# [The task]
Copy the data exactly, pictures aside.

%%

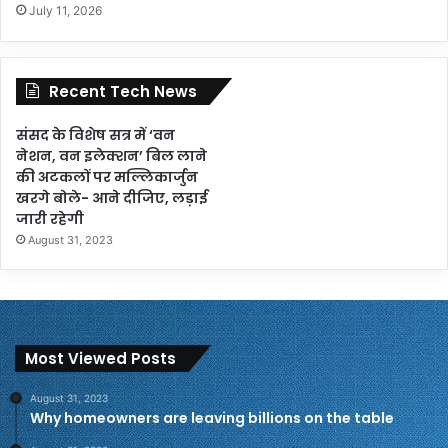
July 11, 2026
Recent Tech News
संसद के विशेष सत्र में ‘वन
नेशन, वन इलेक्शन’ बिल लाने
की अटकलों पर मल्लिकार्जुन
खरगे बोले- आने दीजिए, लड़ाई
जारी रहेगी
August 31, 2023
Most Viewed Posts
August 31, 2023
Why homeowners are leaving billions on the table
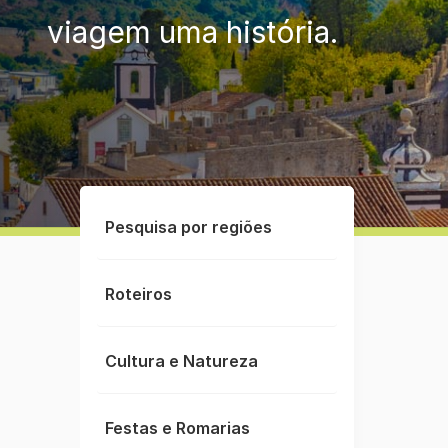
viagem uma história.
Pesquisa por regiões
Roteiros
Cultura e Natureza
Festas e Romarias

%%

# [Answer to the problem]
July 11, 2026
Recent Tech News
संसद के विशेष सत्र में ‘वन
नेशन, वन इलेक्शन’ बिल लाने
की अटकलों पर मल्लिकार्जुन
खरगे बोले- आने दीजिए, लड़ाई
जारी रहेगी
August 31, 2023
Most Viewed Posts
August 31, 2023
Why homeowners are leaving billions on the table
viagem uma história.
Pesquisa por regiões
Roteiros
Cultura e Natureza
Festas e Romarias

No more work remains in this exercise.